### GOAL OF THE EXERCISE
Each entry should be returned exactly as written, with no pictures carried over.

### DATASET
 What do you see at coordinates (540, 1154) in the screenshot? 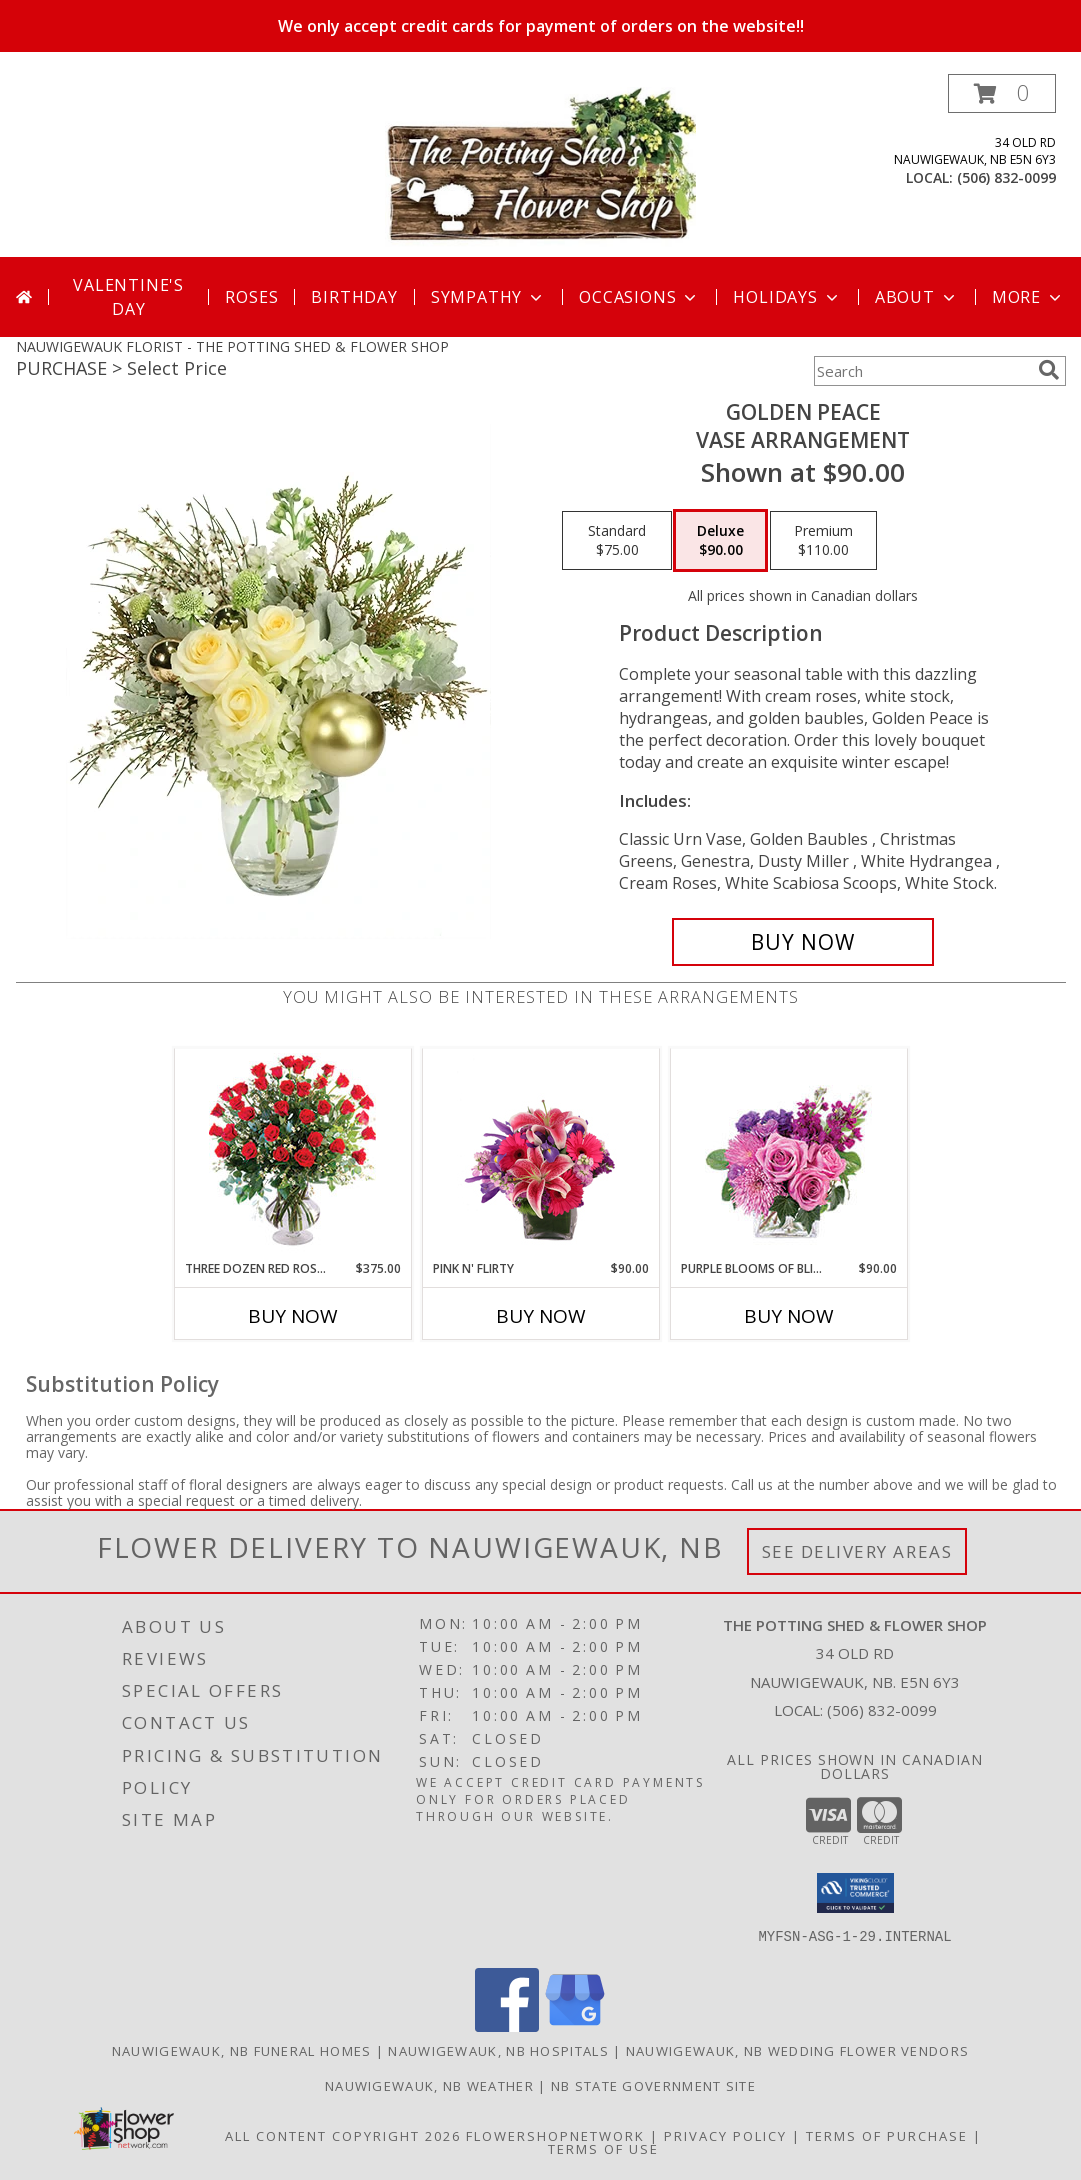
I see `[View Pink N' Flirty Floral Design Info]` at bounding box center [540, 1154].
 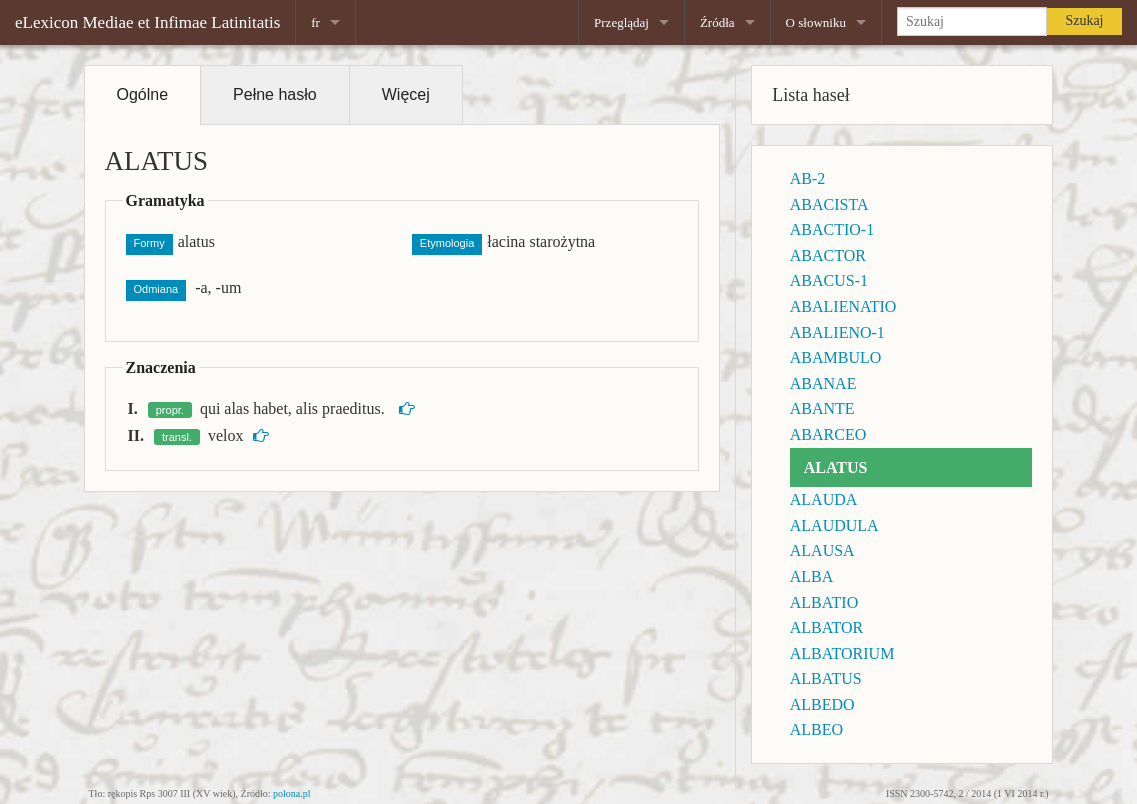 What do you see at coordinates (808, 178) in the screenshot?
I see `AB-2` at bounding box center [808, 178].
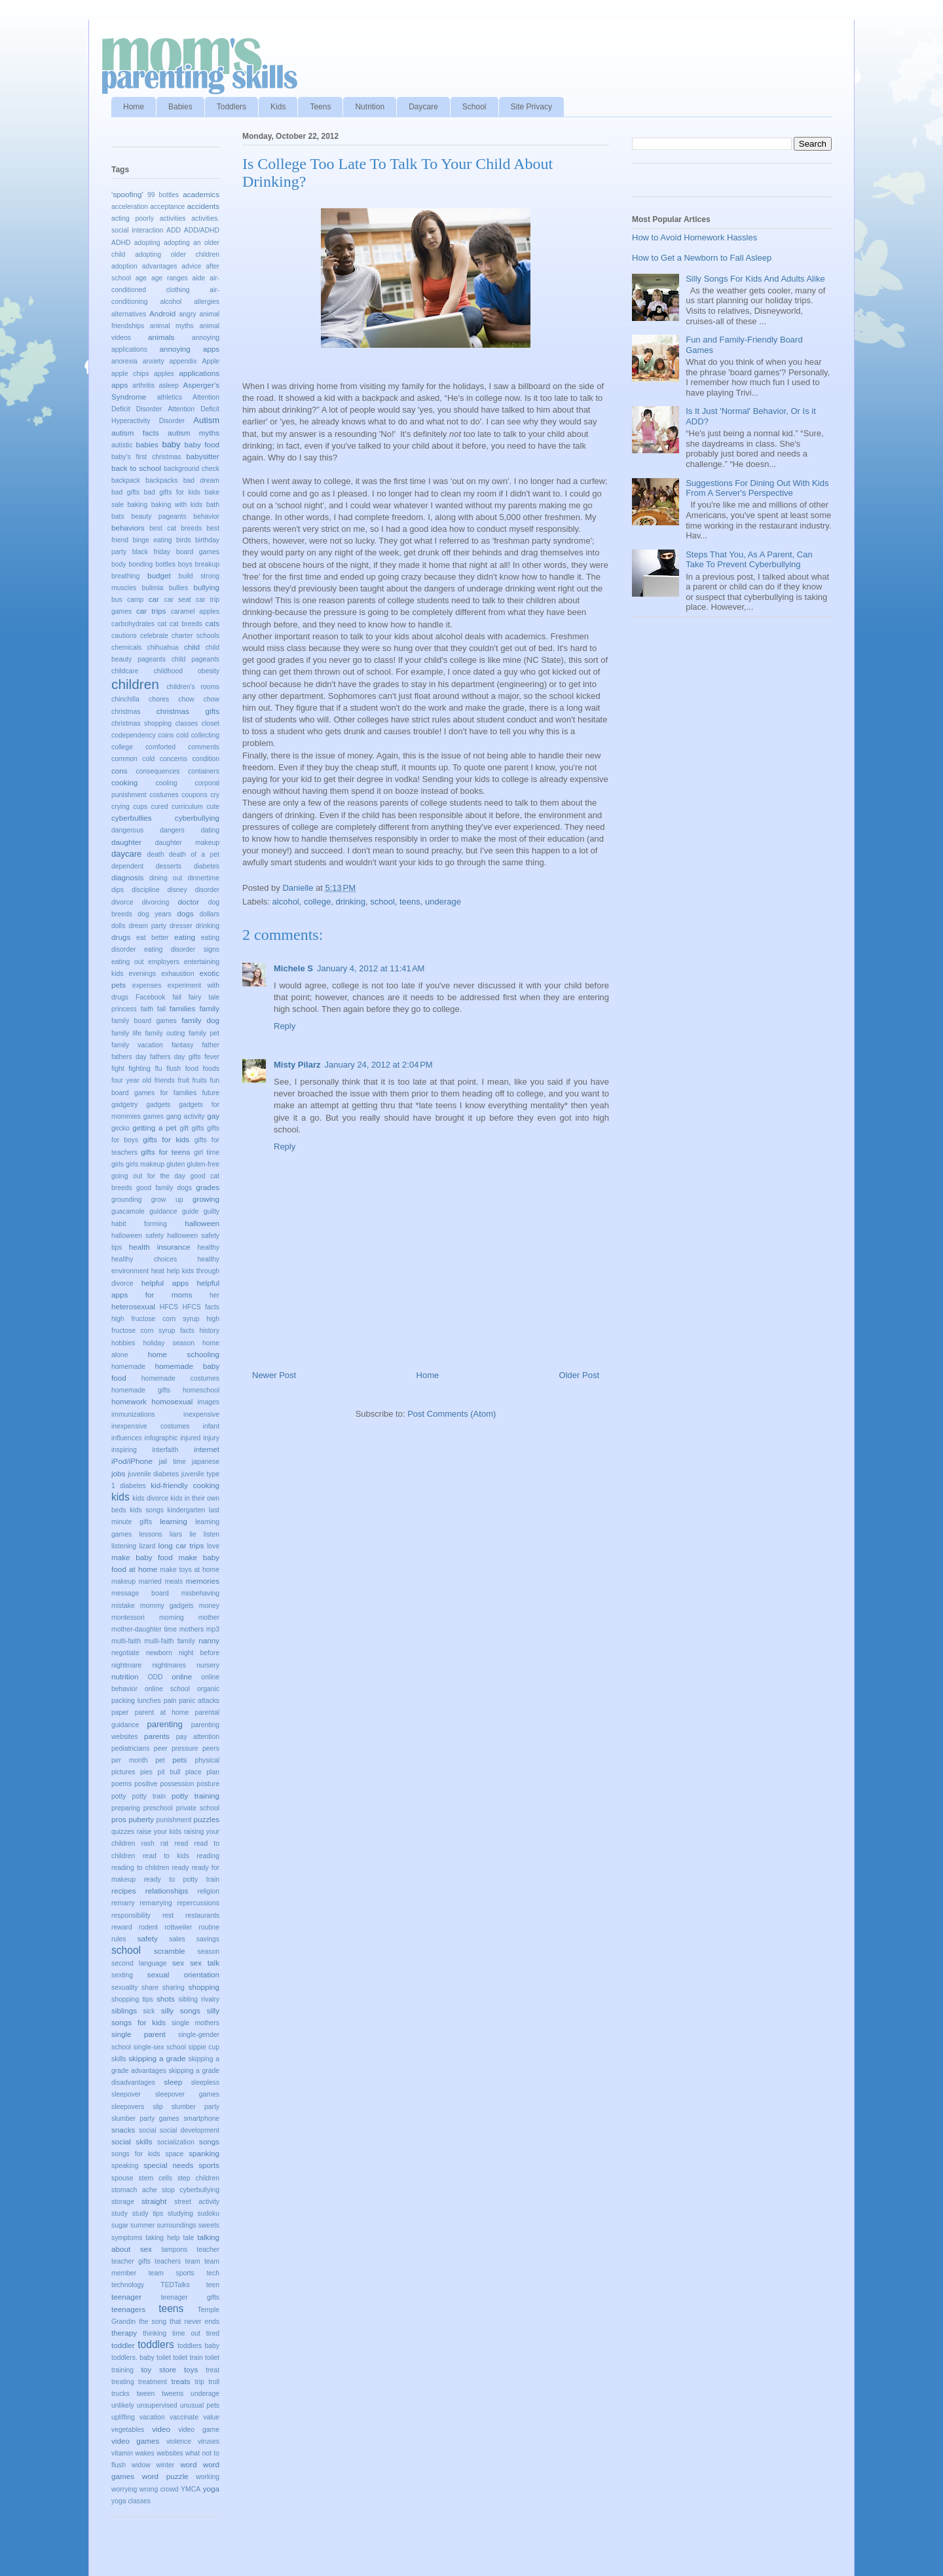 Image resolution: width=943 pixels, height=2576 pixels. Describe the element at coordinates (165, 878) in the screenshot. I see `dining out` at that location.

### ANSWER
 What do you see at coordinates (540, 1154) in the screenshot? 
I see `[View Pink N' Flirty Floral Design Info]` at bounding box center [540, 1154].
  What do you see at coordinates (808, 178) in the screenshot?
I see `AB-2` at bounding box center [808, 178].
 Image resolution: width=943 pixels, height=2576 pixels. Describe the element at coordinates (165, 878) in the screenshot. I see `dining out` at that location.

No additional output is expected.